An analysis released this week by researchers at the Federal Reserve Bank of Minneapolis shows that auto-loan debt rose in 2012 to 98 percent of prerecession levels in the Ninth District, which includes Minnesota, the Dakotas, Montana, northern Wisconsin and the Upper Peninsula of Michigan.
That’s a faster pace of growth than nationally, where auto loan debt is about 88 percent of the prerecession high.
Brian Sherrick, president of Postal Credit Union in Woodbury, said borrowers pulled back in 2009, dropping his credit union’s auto loan portfolio by 14 percent. But Postal’s book of auto loans has been growing steadily since, gaining 11 percent in both 2011 and 2012.
He expects the late arrival of spring to bring a new wave of loans over the next 45 days.
“The early spring last year kicked it in,” Sherrick said. “That’s just starting now, based on what we’re hearing from the dealerships.”
While more people are leasing vehicles, and the share of folks paying cash for an automobile is growing, auto loan demand looks strong because so many vehicles on the road are getting older and interest rates are low.
“That’s good for the consumer, because they can get out and afford a little more car,” Sherrick said.
Car and light-truck sales in the United States plummeted from 16.1 million vehicles in 2007 to about 10.4 million in 2009, ultimately forcing the bailouts of General Motors and Chrysler. But auto buyers have been returning, and sales have climbed.

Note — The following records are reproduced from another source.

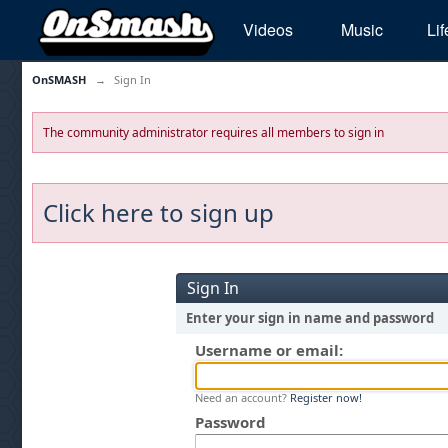
Videos
Music
Lif
OnSMASH
→
Sign In
The community administrator requires all members to sign in
Click here to sign up
Sign In
Enter your sign in name and password
Username or email:
Need an account?
Register now!
Password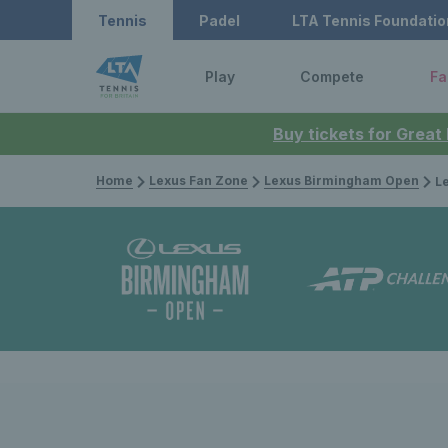
Tennis
Padel
LTA Tennis Foundatio
Play
Compete
Fa
Buy tickets for Great
Home
Lexus Fan Zone
Lexus Birmingham Open
Lexus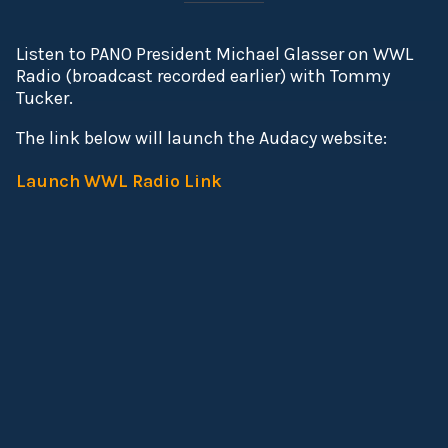
Listen to PANO President Michael Glasser on WWL
Radio (broadcast recorded earlier) with Tommy
Tucker.
The link below will launch the Audacy website:
Launch WWL Radio Link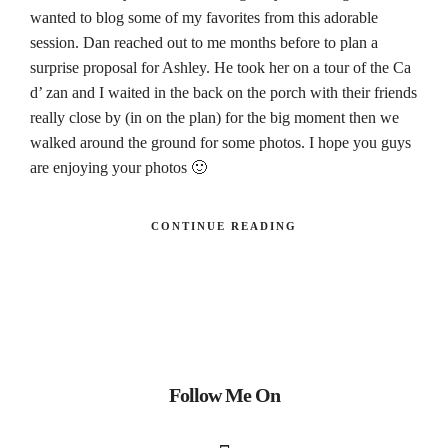
wanted to blog some of my favorites from this adorable
session. Dan reached out to me months before to plan a
surprise proposal for Ashley. He took her on a tour of the Ca
d’ zan and I waited in the back on the porch with their friends
really close by (in on the plan) for the big moment then we
walked around the ground for some photos. I hope you guys
are enjoying your photos 🙂
CONTINUE READING
Follow Me On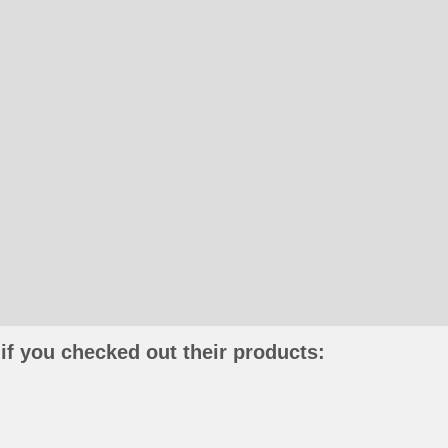
if you checked out their products: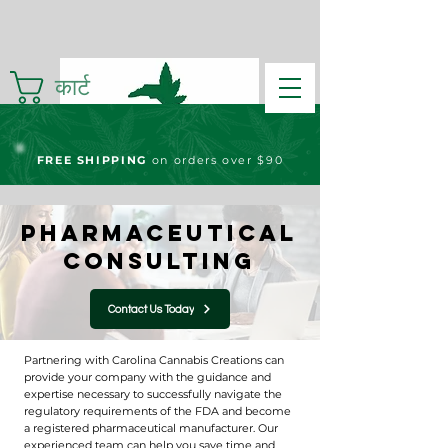
कार्ट
FREE S
HIPPING
on orders over $90
Pharmaceutical
Consulting
Contact Us Today
Partnering with Carolina Cannabis Creations can
provide your company with the guidance and
expertise necessary to successfully navigate the
regulatory requirements of the FDA and become
a registered pharmaceutical manufacturer. Our
experienced team can help you save time and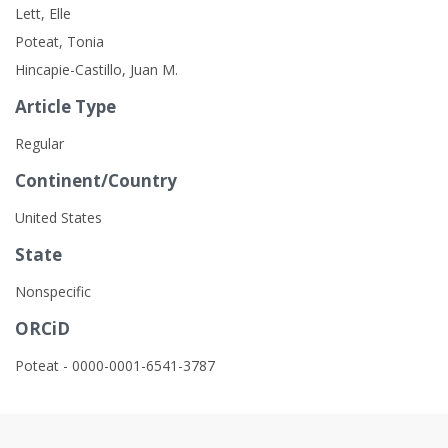
Lett, Elle
Poteat, Tonia
Hincapie-Castillo, Juan M.
Article Type
Regular
Continent/Country
United States
State
Nonspecific
ORCiD
Poteat - 0000-0001-6541-3787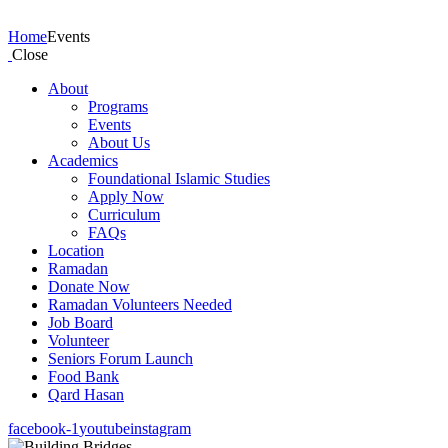
Events
Home
Events
Close
About
Programs
Events
About Us
Academics
Foundational Islamic Studies
Apply Now
Curriculum
FAQs
Location
Ramadan
Donate Now
Ramadan Volunteers Needed
Job Board
Volunteer
Seniors Forum Launch
Food Bank
Qard Hasan
facebook-1
youtube
instagram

U.S. auto sales are on pace this spring to hit 15.5 million this year.
That means dealerships will likely sell 5 million more vehicles in 2013 than they did five years ago.
Banks and credit unions are making most of these loans in the Ninth District.
According to the Fed, loan balances in northern Wisconsin have not gained much ground since the recession, but in North Dakota, loan balances are 40 percent above prerecession levels.
So-called super-prime borrowers — people with great credit — are responsible for a large percentage of vehicle debt, the Fed said.